A quick survey of the thread seems to indicate the 7b parameter LLaMA model does about 20 tokens per second (~4 words per second) on a base model M1 Pro, by taking advantage of Apple Silicon’s Neural Engine.

Note that the latest model iPhones ship with a Neural Engine of similar performance to latest model M-series MacBooks (both iPhone 14 Pro and M1 MacBook Pro claim 15.8 teraflops on their respective neural engines; it might be the same exact component in each chip). All iPhone 14 models sport 6GB integrated RAM; the MacBook starts at 8GB. All of the specs indicate an iPhone 14 Pro could achieve similar throughput to an M1 MacBook Pro.

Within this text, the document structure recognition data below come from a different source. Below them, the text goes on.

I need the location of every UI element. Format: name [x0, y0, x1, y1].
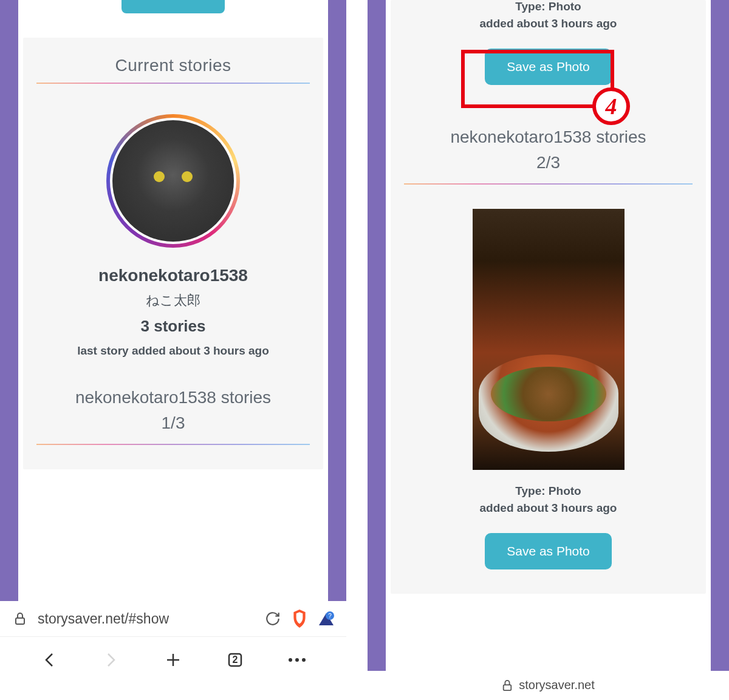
svg-point-5	[295, 658, 299, 662]
svg-rect-7	[504, 685, 512, 690]
browser-chrome: storysaver.net/#show ? 2	[0, 601, 346, 685]
save-as-photo-button[interactable]: Save as Photo	[485, 49, 612, 85]
gradient-underline	[36, 83, 310, 84]
extension-icon[interactable]: ?	[317, 610, 335, 628]
annotation-step-number: 4	[592, 87, 630, 125]
app-frame: Current stories nekonekotaro1538 ねこ太郎 3 …	[0, 0, 346, 601]
svg-text:?: ?	[328, 613, 332, 619]
avatar-story-ring[interactable]	[106, 114, 240, 248]
story-photo[interactable]	[473, 209, 625, 470]
story-added: added about 3 hours ago	[404, 501, 693, 515]
reload-icon[interactable]	[264, 610, 282, 628]
story-type: Type: Photo	[404, 0, 693, 13]
avatar-image	[112, 120, 234, 242]
app-frame: Type: Photo added about 3 hours ago Save…	[368, 0, 729, 671]
url-bar[interactable]: storysaver.net/#show ?	[0, 601, 346, 637]
phone-left: Current stories nekonekotaro1538 ねこ太郎 3 …	[0, 0, 346, 700]
current-stories-card: Current stories nekonekotaro1538 ねこ太郎 3 …	[23, 38, 323, 469]
save-as-photo-button[interactable]: Save as Photo	[485, 533, 612, 569]
svg-rect-0	[16, 618, 24, 624]
content-area: Type: Photo added about 3 hours ago Save…	[386, 0, 711, 671]
tab-count: 2	[233, 654, 238, 665]
url-text: storysaver.net	[519, 678, 595, 692]
stories-heading: nekonekotaro1538 stories	[36, 388, 310, 407]
forward-icon[interactable]	[100, 649, 122, 671]
svg-point-6	[302, 658, 306, 662]
back-icon[interactable]	[38, 649, 60, 671]
browser-chrome[interactable]: storysaver.net	[368, 671, 729, 699]
story-added: added about 3 hours ago	[404, 17, 693, 30]
svg-point-4	[289, 658, 292, 662]
avatar-inner	[110, 118, 236, 244]
new-tab-icon[interactable]	[162, 649, 184, 671]
story-card-1: Type: Photo added about 3 hours ago Save…	[391, 0, 706, 594]
content-area: Current stories nekonekotaro1538 ねこ太郎 3 …	[18, 0, 328, 601]
story-count: 3 stories	[36, 317, 310, 336]
stories-counter: 1/3	[36, 413, 310, 433]
top-button-stub[interactable]	[122, 0, 225, 13]
phone-right: Type: Photo added about 3 hours ago Save…	[368, 0, 729, 700]
username: nekonekotaro1538	[36, 266, 310, 285]
brave-shield-icon[interactable]	[290, 610, 309, 628]
browser-nav: 2	[0, 637, 346, 685]
last-story-time: last story added about 3 hours ago	[36, 344, 310, 358]
url-text: storysaver.net/#show	[38, 611, 255, 627]
gradient-underline	[404, 183, 693, 185]
tabs-icon[interactable]: 2	[224, 649, 246, 671]
menu-dots-icon[interactable]	[286, 649, 308, 671]
display-name: ねこ太郎	[36, 291, 310, 310]
stories-counter: 2/3	[404, 153, 693, 172]
lock-icon	[11, 610, 29, 628]
gradient-underline	[36, 444, 310, 445]
stories-heading: nekonekotaro1538 stories	[404, 127, 693, 147]
lock-icon	[502, 679, 513, 692]
section-title: Current stories	[36, 56, 310, 75]
story-type: Type: Photo	[404, 484, 693, 498]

Some people have already had success porting Whisper to the Neural Engine, and as of 14 hours ago GGerganov (the guy who made this port of LLaMA to the Neural Engine and who made the port of Whisper to C++) posted a GitHub comment indicating he will be working on that in the next few weeks.

So. With Whisper and LLaMA on the Neural Engine both showing better than real-time performance, and Apple’s own pre-existing Siri Neural TTS, it looks like we have all the pieces needed to make a ChatGPT-level assistant operate entirely through voice and run entirely on your phone. This is absolutely extraordinary stuff!